MORE THAN 9,600 "luck pennies" have already been thrown into the cruciform pool in the recently-opened Garden of Remembrance in Dublin's Parnell Square, since Easter Monday. In the best civil service traditions, the Office of Public Works—which Is responsible for the maintenance of the pool—is hanging on to the money until the Department of Finance decides what is to be done with it.
ACOMPREHENSIVE REPORT on ecumenism is one of the major features of this week's 96th General Synod of the Church of Ireland. The report, which is being given procedural precedence, "welcomes the many signs of a growing ecumenical awareness in the Roman Catholic Church" and notes that "the schema on ecumenism has encouraged many members of that Church, both clerical and lay, to express their interest in what other churches are thinking and doing."
This report is, to some extent, complemented by a Bill to be submitted to the Synod by the house of bishops. This is designed to alter the constitution of the Church of Ireland to allow cathedrals, churches or chapels of that Church to be used by members of other recognized Christian denominations for their worship, in circumstances which the Church of Ireland bishop concerned thinks are "exceptional".
The Bill is qualified in several ways, but is broadly practical and ecumenical in its outlook. Practical, because "exceptional" circumstances can apparently be held to include cases where one denomination in any particular area has been deprived of its place of worship through fire or any other calamity; ecumenical, because it can also be held to apply to cases where—as in some areas of Belfast—the possibility of erecting new church buildings on an interdenominational basis may arise.
The Archbishop of Dublin, Dr.
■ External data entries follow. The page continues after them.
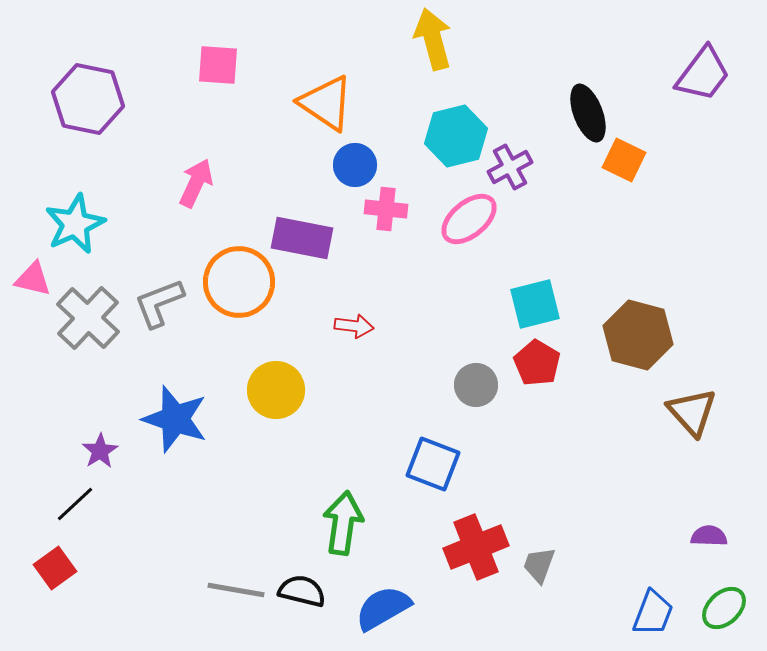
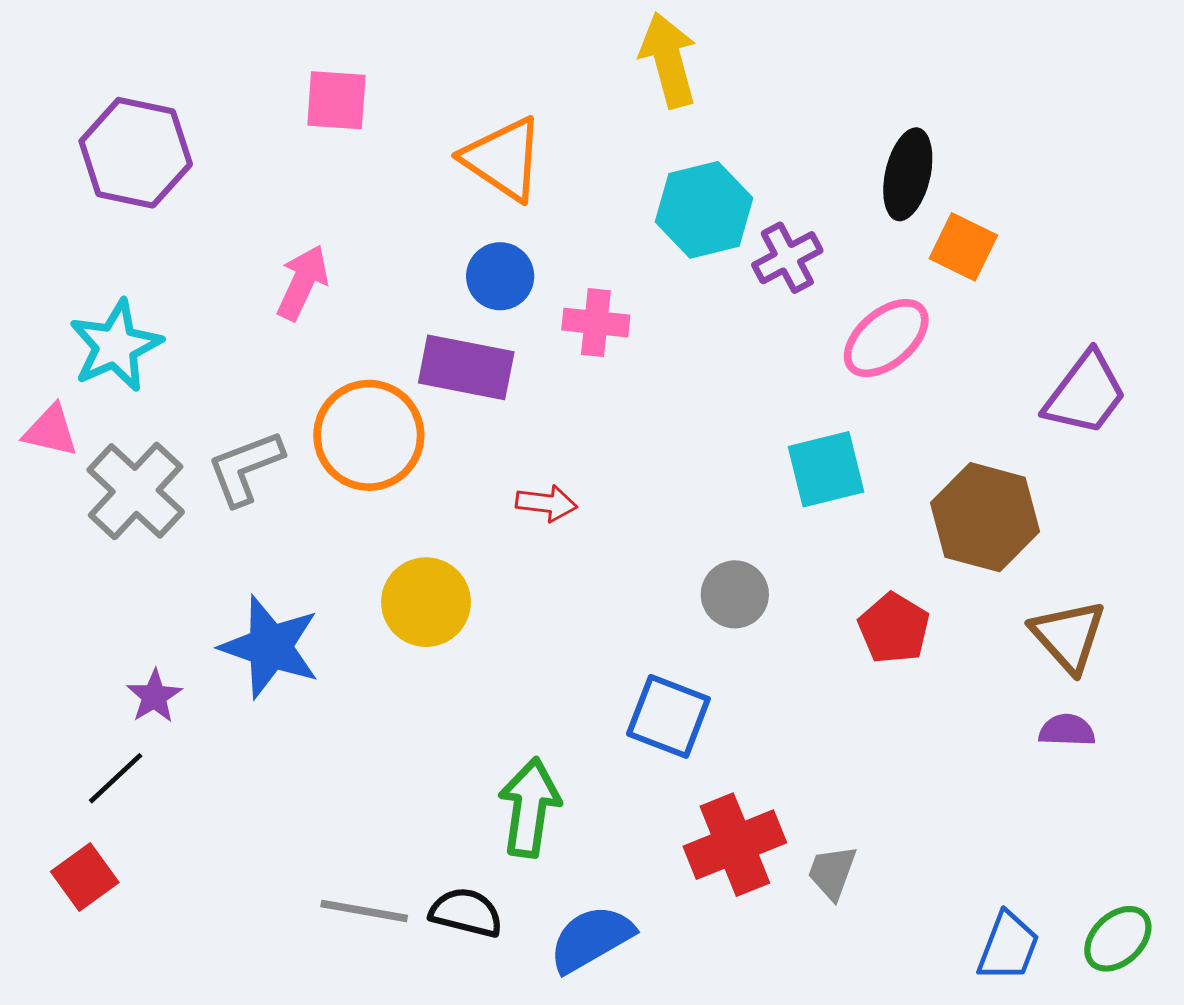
purple trapezoid: (703, 74) -> (1085, 394), moved
black ellipse: (588, 113) -> (908, 174), turned 34
blue circle: (355, 165) -> (500, 276), moved
pink ellipse: (469, 219) -> (886, 338), moved
red pentagon: (537, 363) -> (894, 628), moved
purple semicircle: (709, 536) -> (1067, 730), moved

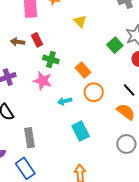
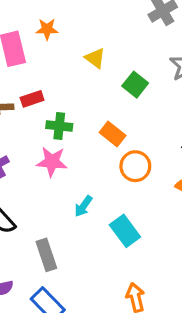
red rectangle: (37, 40) -> (32, 99), turned -72
green square: (115, 45) -> (135, 85), moved
cyan arrow: (65, 101) -> (83, 206), moved, turned -32

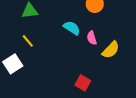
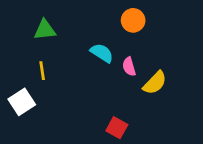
yellow line: (28, 41) -> (42, 71), turned 32

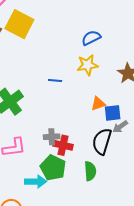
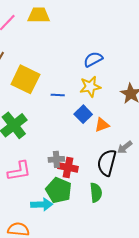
yellow square: (19, 24) -> (25, 79), moved
blue line: (55, 81) -> (58, 95), moved
blue square: (113, 113) -> (83, 114), moved, turned -36

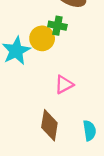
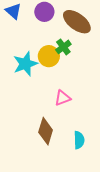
green cross: (57, 26) -> (63, 47), turned 35

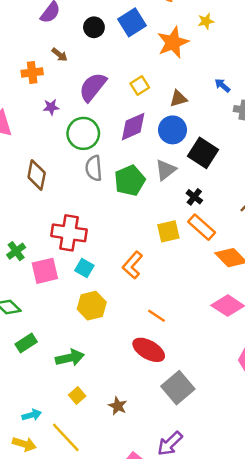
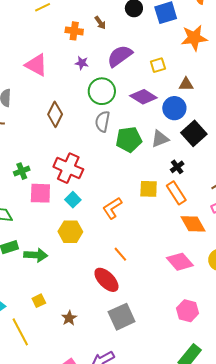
purple diamond: (133, 127) -> (143, 97), turned 40
green arrow: (70, 358) -> (36, 255), moved

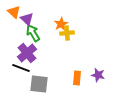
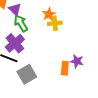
purple star: (98, 75) -> (77, 61), moved
gray square: (39, 84) -> (27, 74), turned -36

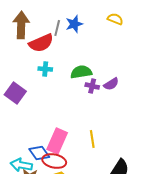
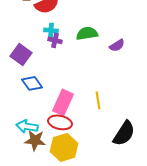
purple cross: (92, 86) -> (55, 40), moved
blue diamond: (39, 153) -> (32, 83), moved

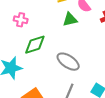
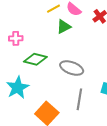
green diamond: (35, 45) -> (35, 59), turned 45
Sims, made it quite clear at a press conference just before the weekend that they were thinking of Roman Catholics just as much as of Methodists and Presbyterians, and instanced the concern for their fellow-Christians felt by many members of the Church of Ireland in Dublin when St. Michael's Church, Dun Laoghaire, was burnt down last year.
Under the constitution of the Church of Ireland as it stands at the moment, churches simply may not be "loaned" to members of another denomination for worship, although they may of course be transferred outright (as has happened) when they become redundant. The new Bill sets out to remedy this state of affairs.